The government has extended its Foreign Trade Regulation Act – which previously covered the defence industry and cyber-security matters – to critical infrastructure sectors including energy, water, telecoms, transport and financial services.
The new measures will allow the German government to scrutinise acquisitions from outside the European Union for up to four months, up from the previous two, when buying at least 25 percent of a company. The law will also clamp down on those foreign investors seeking to avoid such inspection through indirect acquisitions by establishing companies inside the EU.
While the effect this might have on British inward investment into German infrastructure is unclear at this stage, countries in the European Free Trade Association – Iceland, Liechtenstein, Norway, and Switzerland – will not be subject to the new regulations. Germany has launched an initiative alongside France and Italy to extend similar measures across the EU.

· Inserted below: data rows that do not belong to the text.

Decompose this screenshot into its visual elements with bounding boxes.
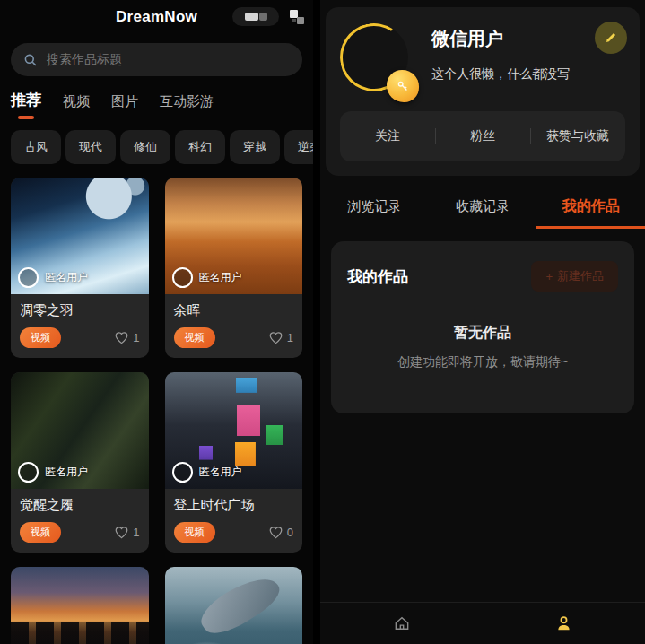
heart-icon xyxy=(269,527,283,539)
card-info: 凋零之羽 视频 1 xyxy=(11,294,149,358)
capsule-rect-dim-icon xyxy=(259,13,267,21)
card-info: 觉醒之履 视频 1 xyxy=(11,489,149,553)
edit-profile-button[interactable] xyxy=(595,22,627,54)
tab-recommend[interactable]: 推荐 xyxy=(11,90,41,119)
work-card[interactable]: 匿名用户 xyxy=(165,567,303,644)
stat-likes-favorites[interactable]: 获赞与收藏 xyxy=(530,128,625,144)
my-works-panel: 我的作品 + 新建作品 暂无作品 创建功能即将开放，敬请期待~ xyxy=(331,241,634,413)
empty-subtitle: 创建功能即将开放，敬请期待~ xyxy=(347,354,618,370)
bottom-nav xyxy=(320,602,645,644)
home-icon xyxy=(393,614,411,632)
search-input[interactable]: 搜索作品标题 xyxy=(11,43,302,76)
key-icon xyxy=(396,79,411,94)
card-cover-times-square: 匿名用户 xyxy=(165,372,303,489)
like-count-value: 1 xyxy=(133,526,139,539)
profile-stats-bar: 关注 粉丝 获赞与收藏 xyxy=(340,111,625,161)
author-name: 匿名用户 xyxy=(199,465,242,480)
heart-icon xyxy=(115,527,128,539)
card-cover-green-jacket: 匿名用户 xyxy=(11,372,149,489)
capsule-more-button[interactable] xyxy=(232,7,279,26)
user-bio: 这个人很懒，什么都没写 xyxy=(431,66,570,83)
work-card[interactable]: 匿名用户 登上时代广场 视频 0 xyxy=(165,372,303,553)
plus-icon: + xyxy=(545,270,553,283)
video-tag: 视频 xyxy=(20,522,61,543)
work-card[interactable]: 匿名用户 余晖 视频 1 xyxy=(165,178,303,358)
search-placeholder: 搜索作品标题 xyxy=(47,52,122,68)
like-count[interactable]: 1 xyxy=(115,526,139,539)
card-author: 匿名用户 xyxy=(172,462,242,483)
tab-interactive[interactable]: 互动影游 xyxy=(160,93,214,119)
like-count[interactable]: 1 xyxy=(269,331,293,344)
chip-modern[interactable]: 现代 xyxy=(65,130,116,164)
like-count-value: 0 xyxy=(287,526,293,539)
chip-chuanyue[interactable]: 穿越 xyxy=(230,130,280,164)
stat-following[interactable]: 关注 xyxy=(340,128,435,144)
username: 微信用户 xyxy=(431,27,570,51)
work-card[interactable]: 匿名用户 觉醒之履 视频 1 xyxy=(11,372,149,553)
card-info: 余晖 视频 1 xyxy=(165,294,303,358)
heart-icon xyxy=(115,332,128,344)
video-tag: 视频 xyxy=(174,522,215,543)
card-cover-frozen-planet: 匿名用户 xyxy=(11,178,149,294)
left-header: DreamNow xyxy=(0,0,313,34)
author-avatar xyxy=(18,267,39,288)
stat-fans[interactable]: 粉丝 xyxy=(435,128,530,144)
like-count[interactable]: 1 xyxy=(115,331,139,344)
card-author: 匿名用户 xyxy=(18,267,88,288)
card-cover-breaching-whale: 匿名用户 xyxy=(165,567,303,644)
stage: DreamNow 搜索作品标题 推荐 视频 图片 互动影 xyxy=(0,0,645,644)
heart-icon xyxy=(269,332,283,344)
miniprogram-capsule xyxy=(232,7,306,26)
nav-home[interactable] xyxy=(320,614,483,632)
profile-tabs: 浏览记录 收藏记录 我的作品 xyxy=(320,187,645,229)
profile-icon xyxy=(554,614,573,633)
stacked-squares-icon[interactable] xyxy=(288,8,306,26)
avatar-key-badge xyxy=(387,70,419,102)
tab-video[interactable]: 视频 xyxy=(63,93,90,119)
video-tag: 视频 xyxy=(174,327,215,348)
like-count-value: 1 xyxy=(287,331,293,344)
card-title: 余晖 xyxy=(174,302,294,319)
author-avatar xyxy=(18,462,39,483)
my-works-heading: 我的作品 xyxy=(347,266,408,287)
discover-screen: DreamNow 搜索作品标题 推荐 视频 图片 互动影 xyxy=(0,0,313,644)
card-title: 觉醒之履 xyxy=(20,497,140,514)
capsule-rect-icon xyxy=(245,13,258,21)
card-author: 匿名用户 xyxy=(172,267,242,288)
pencil-icon xyxy=(604,30,618,45)
like-count[interactable]: 0 xyxy=(269,526,293,539)
card-cover-mars-desert: 匿名用户 xyxy=(165,178,303,294)
user-avatar[interactable] xyxy=(340,23,412,95)
search-icon xyxy=(23,53,38,67)
chip-xiuxian[interactable]: 修仙 xyxy=(120,130,170,164)
genre-chips: 古风 现代 修仙 科幻 穿越 逆袭 xyxy=(11,130,313,164)
author-name: 匿名用户 xyxy=(45,270,88,285)
chip-nixi[interactable]: 逆袭 xyxy=(284,130,313,164)
card-cover-city-sunset: 匿名用户 xyxy=(11,567,149,644)
tab-image[interactable]: 图片 xyxy=(111,93,138,119)
card-author: 匿名用户 xyxy=(18,462,88,483)
author-name: 匿名用户 xyxy=(45,465,88,480)
card-title: 凋零之羽 xyxy=(20,302,140,319)
card-title: 登上时代广场 xyxy=(174,497,294,514)
like-count-value: 1 xyxy=(133,331,139,344)
author-name: 匿名用户 xyxy=(199,270,242,285)
profile-screen: 微信用户 这个人很懒，什么都没写 关注 粉丝 获赞与收藏 浏览记录 收藏记录 我… xyxy=(320,0,645,644)
work-card[interactable]: 匿名用户 凋零之羽 视频 1 xyxy=(11,178,149,358)
author-avatar xyxy=(172,267,193,288)
tab-favorites[interactable]: 收藏记录 xyxy=(429,187,537,229)
tab-browse-history[interactable]: 浏览记录 xyxy=(320,187,429,229)
video-tag: 视频 xyxy=(20,327,61,348)
new-work-button[interactable]: + 新建作品 xyxy=(531,261,618,292)
tab-my-works[interactable]: 我的作品 xyxy=(536,187,645,229)
new-work-button-label: 新建作品 xyxy=(557,268,604,284)
chip-guofeng[interactable]: 古风 xyxy=(11,130,61,164)
empty-state: 暂无作品 创建功能即将开放，敬请期待~ xyxy=(347,324,618,370)
category-tabs: 推荐 视频 图片 互动影游 xyxy=(11,90,302,119)
work-card[interactable]: 匿名用户 xyxy=(11,567,149,644)
empty-title: 暂无作品 xyxy=(347,324,618,343)
nav-profile[interactable] xyxy=(483,614,645,633)
profile-header: 微信用户 这个人很懒，什么都没写 关注 粉丝 获赞与收藏 xyxy=(326,7,640,176)
chip-scifi[interactable]: 科幻 xyxy=(175,130,225,164)
works-feed: 匿名用户 凋零之羽 视频 1 xyxy=(11,178,302,644)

“Over the last few years, company acquisitions have increased significantly in number and complexity,” said Brigitte Zypries, Federal Minister for Economic Affairs and Energy. “Our existing test instruments must react to this. That is why we broadened the scope of sector-specific testing and included certain critical infrastructures. We remain one of the most open economies in the world, but we also pay attention to fair conditions of competition.”
While Zypries did not specify any countries that may have prompted the rule change, it is believed to be connected to the widespread public concern generated last year by the acquisition of Kuka, the German robot manufacturer, by China-based Midea.
“We owe this to our companies,” Zypries added. “They often compete with countries whose economic order is not as open as ours. In the future, reporting requirements and sufficient testing intervals will ensure critical protection and reciprocity for critical infrastructure companies.”
The Federation of German Industry criticised the measures, saying it makes Germany a less attractive investment location. However, while the German Chamber of Industry and Commerce said that “open borders, protection of property and freedom of capital are essential for our economy”, it understood the government is operating “in a difficult global economic situation”.
Shi Mingde, China’s ambassador to Germany, launched a stinging rebuke of the county’s protectionism in an article for German newspaper Faz last year, accusing it of closing its markets and arguing that it is “currently sending the wrong signals to China and to the outside world”.